A rivederlo oggi, "Le Mani sulla Città" fa più spavento di quanto potesse fare oltre sessant'anni fa. Espressioni come "conflitto di interessi" e "questione morale", che pur fino ad una ventina d'anni fa erano dei tormentoni nei discorsi dei politici anche di destra, ora sono sparite dal vocabolario comune. Personaggi come Nottoli hanno raggiunti i vertici supremi della politica e nessuno si scandalizza più dei famosi "inciuci" tra partiti, tantomeno di quelle Tangentopoli che a scadenza regolare vengono scoperte. Mentre ogni tre mesi un'alluvione causa un'emergenza umanitaria e abitativa e si fatica a far fronte alla ricostruzione di interi paesi, nulla si fa per un'eventuale messa in sicurezza delle abitazioni e delle città, a rischio crollo sia a causa della situazione idrogeologica della nazione che dei postumi della perenne speculazione edilizia portata avanti anche grazie ai capitali riciclati della criminalità organizzata.
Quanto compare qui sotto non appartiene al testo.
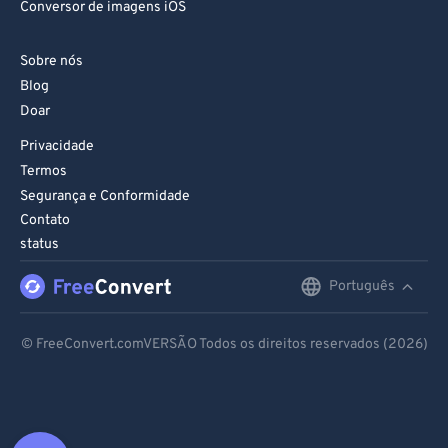
Conversor de imagens iOS
Sobre nós
Blog
Doar
Privacidade
Termos
Segurança e Conformidade
Contato
status
Português
English
Deutsch
© FreeConvert.comVERSÃO Todos os direitos reservados (2026)
Español
Français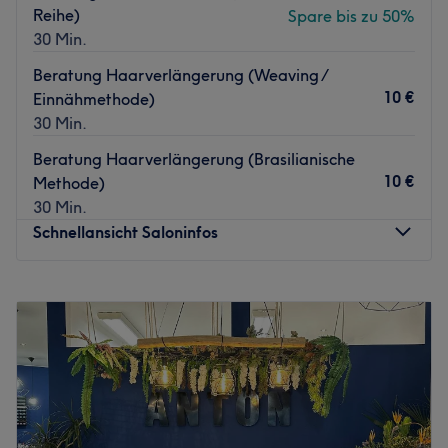
Reihe)
Spare bis zu 50%
30 Min.
Beratung Haarverlängerung (Weaving /
10 €
Einnähmethode)
30 Min.
Beratung Haarverlängerung (Brasilianische
10 €
Methode)
30 Min.
Schnellansicht Saloninfos
Montag
10:00
–
20:00
Dienstag
10:00
–
20:00
Mittwoch
10:00
–
20:00
Donnerstag
10:00
–
20:00
Freitag
10:00
–
20:00
Samstag
10:00
–
20:00
Sonntag
Geschlossen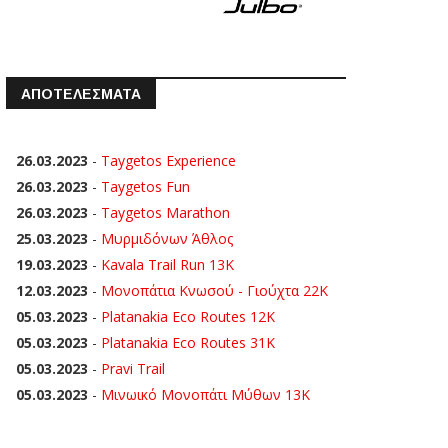
ΑΠΟΤΕΛΕΣΜΑΤΑ
26.03.2023
-
Taygetos Experience
26.03.2023
-
Taygetos Fun
26.03.2023
-
Taygetos Marathon
25.03.2023
-
Μυρμιδόνων Άθλος
19.03.2023
-
Kavala Trail Run 13K
12.03.2023
-
Μονοπάτια Κνωσού - Γιούχτα 22Κ
05.03.2023
-
Platanakia Eco Routes 12K
05.03.2023
-
Platanakia Eco Routes 31K
05.03.2023
-
Pravi Trail
05.03.2023
-
Μινωικό Μονοπάτι Μύθων 13Κ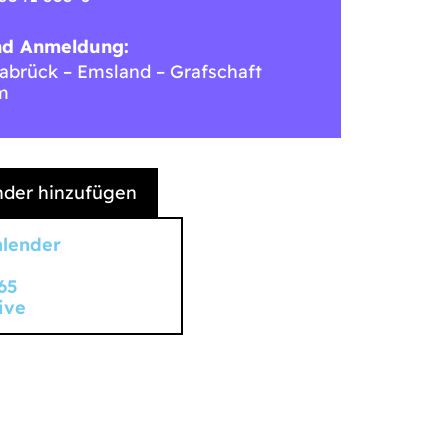
nd Anmeldung:
brück – Emsland – Grafschaft
m
der hinzufügen
alender
65
ive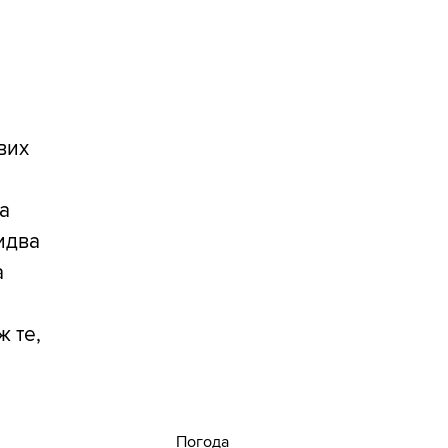
вих
За
идва
а
ж те,
Погода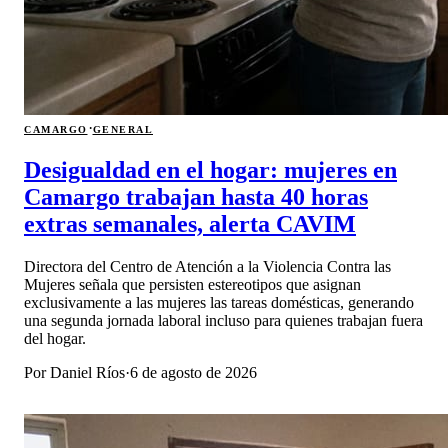
·
CAMARGO
GENERAL
Desigualdad en el hogar: mujeres en
Camargo trabajan hasta 40 horas
extras semanales, alerta CAVIM
Directora del Centro de Atención a la Violencia Contra las
Mujeres señala que persisten estereotipos que asignan
exclusivamente a las mujeres las tareas domésticas, generando
una segunda jornada laboral incluso para quienes trabajan fuera
del hogar.
Por
Daniel Ríos
·
6 de agosto de 2026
Nulla è cambiato, nulla è diverso, tutto continua a svolgersi come allora. Rosi aveva messo in immagini scandali e malaffare avvertendoci di come un sistema del genere crei solo danni, ma nessuno gli ha dato ascolto, perché non interessato a porvi rimedio. E oggi, quella scritta che chiude il film appare ancora tristemente veritiera.
1963. Era parte di un'epoca nei quali cineasti, anche Uomini, che per vita vissuta, esperienza. sofferenza, potevano raccontare e girare opere con della sostanza dentro e trasmetterla a coloro, spettatori, che vi si approcciavano. Ed è triste che oggi, 2024, saranno anche presenti film di denuncia, che però restano confinati nel proprio ovile. Sia i registi che il pubblico. E a me che qualche autunno l'ho visto passare, questo, fa ancora effetto(eufemismo) come quando rivedo "Le Mani sulla Città", anche. Torno ad essere un lettore silenzioso. Grazie.
RispondiEliminaTi ringrazio per il commento, che sottoscrivo in pieno. Si è perso lo stampo non solo dei filmmaker, che riuscivano a fare film impegnati che non fossero piatti, ma anche delle persone, che vivevano l'impegno politico in modo viscerale.